Picked up Prometheus von SentinelHarts (Klaus) last night.
His a little whiner but is going to fit in perfectly. 

_ ***** Oversized pics removed by ADMIN (2048X1365) *****_



















Picture from before we picked him up.
_ ***** Oversized pics removed by ADMIN (2048X1365) *****_

Just showing him off that is all...


----------



## selzer (May 7, 2005)

He is sweet! 

Congratulations!!!


----------



## KatsMuse (Jun 5, 2012)

What a doll baby!! :wub:

He's absolutely GORGEOUS!
Enjoy every minute!

 Kat


----------



## Courtney (Feb 12, 2010)

He doesn't want you telling the forum he's a whiner! lol

He's so cute, such a serious expression. Enjoy him


----------



## Cassidy's Mom (Mar 30, 2003)

Have fun with him!


----------



## JakodaCD OA (May 14, 2000)

very very cute!!!!


----------



## Gwenhwyfair (Jul 27, 2010)

Aargh I want a puppy!!!


So cute! Congrats.


----------



## ZoeD1217 (Feb 7, 2014)

Awww!!!! He is adorable! !

Sent from Petguide.com Free App


----------



## RLwhaler (Mar 21, 2013)

Gwenhwyfair said:


> Aargh I want a puppy!!!
> 
> 
> So cute! Congrats.


X2! He's gorgeous! Ears are perfectly up too!:wub:


----------



## Montu (Oct 9, 2012)

Thanks guys

his settling in nicely...good times are ahead for sure.


----------



## Shade (Feb 20, 2012)

What a cutie :wub:


----------



## K9POPPY (Mar 6, 2014)

Oh how beautiful! You're so lucky, such a smart looking puppy, love the color! Enjoy!!!! Bob


----------



## SunCzarina (Nov 24, 2000)

He is adorable - look out it's always the extra cute ones...


----------



## Montu (Oct 9, 2012)

update just because..


picture taken 2 days ago..his getting big


----------



## Cassidy's Mom (Mar 30, 2003)

Funny, I was just thinking about you today and wondering how things were going with Klaus since you hadn't posted in awhile. And look, there's a new picture! :rofl: He's a very handsome boy.


----------



## Montu (Oct 9, 2012)

Cassidy's Mom said:


> Funny, I was just thinking about you today and wondering how things were going with Klaus since you hadn't posted in awhile.
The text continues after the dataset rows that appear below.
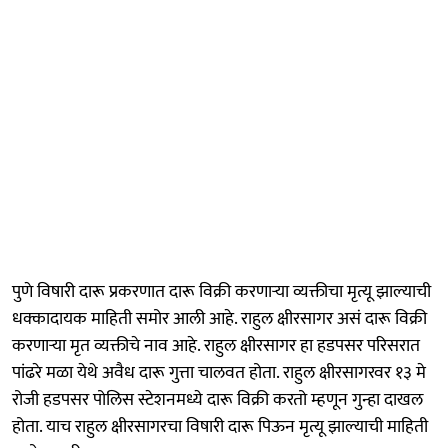
पुणे विषारी दारू प्रकरणात दारू विक्री करणाऱ्या व्यक्तीचा मृत्यू झाल्याची
धक्कादायक माहिती समोर आली आहे. राहुल क्षीरसागर असं दारू विक्री
करणाऱ्या मृत व्यक्तीचे नाव आहे. राहुल क्षीरसागर हा हडपसर परिसरात
पांढरे मळा येथे अवैध दारू गुत्ता चालवत होता. राहुल क्षीरसागरवर १३ मे
रोजी हडपसर पोलिस स्टेशनमध्ये दारू विक्री करतो म्हणून गुन्हा दाखल
होता. याच राहुल क्षीरसागरचा विषारी दारू पिऊन मृत्यू झाल्याची माहिती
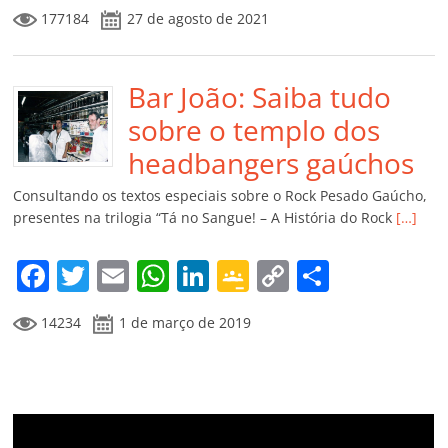
a
w
m
h
n
o
o
o
177184
27 de agosto de 2021
c
itt
ai
at
k
o
p
m
e
er
l
s
e
gl
y
p
b
Bar João: Saiba tudo
A
dI
e
Li
ar
o
p
n
Cl
n
til
sobre o templo dos
o
p
a
k
h
headbangers gaúchos
k
ss
ar
Consultando os textos especiais sobre o Rock Pesado Gaúcho,
ro
presentes na trilogia “Tá no Sangue! – A História do Rock
[…]
o
F
T
E
W
Li
G
C
C
m
a
w
m
h
n
o
o
o
14234
1 de março de 2019
c
itt
ai
at
k
o
p
m
e
er
l
s
e
gl
y
p
b
A
dI
e
Li
ar
o
p
n
Cl
n
til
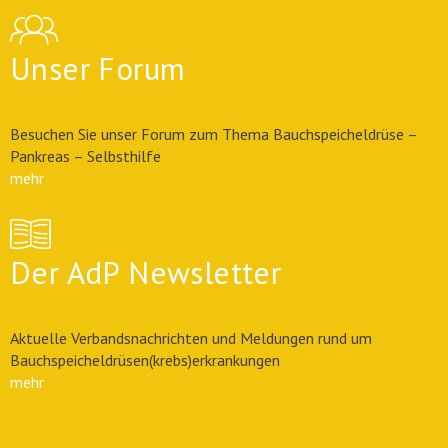
Unser Forum
Besuchen Sie unser Forum zum Thema Bauchspeicheldrüse –
Pankreas – Selbsthilfe
mehr
Der AdP Newsletter
Aktuelle Verbandsnachrichten und Meldungen rund um
Bauchspeicheldrüsen(krebs)erkrankungen
mehr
And look, there's a new picture! :rofl: He's a very handsome boy.


He has been keeping us very busy...I was just thinking how since getting him I really haven't been on the forum..so I decided to get on and post a picture.

Here's a couple more crappy cell phone pics I just took a few minutes ago.


----------



## Cassidy's Mom (Mar 30, 2003)

Yes, puppies do tend to suck up a LOT of time! Are the two of them getting along well?


----------



## Montu (Oct 9, 2012)

They are getting along better than expected...Kayla gets annoyed some times when she's tired but for the most part she still has puppy brain anyway. 

She lets him get away with murder though.


----------



## Montu (Oct 9, 2012)

Updated pic just because...he is almost as tall as Kayla!


----------



## Cassidy's Mom (Mar 30, 2003)

Wow, how did he get so big???


----------



## Montu (Oct 9, 2012)

I know! I think i'm going to weigh him today.


----------